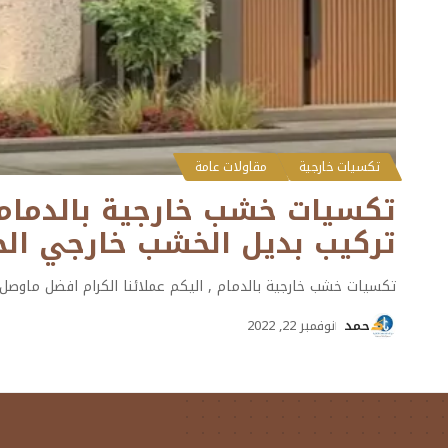
تكسيات خارجية
مقاولات عامة
تركيب بديل الخشب خارجي الخ
تكسيات خشب خارجية بالدمام , اليكم عملائنا الكرام افضل ماوصل ا
حمد
نوفمبر 22, 2022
★ ★ ★
Task instructions:
Gather up, from the records above, each line where the word "خارجية" appears.

Your solution:
تكسيات خارجية
تكسيات خشب خارجية بالدمام , اليكم عملائنا الكرام افضل ماوصل ا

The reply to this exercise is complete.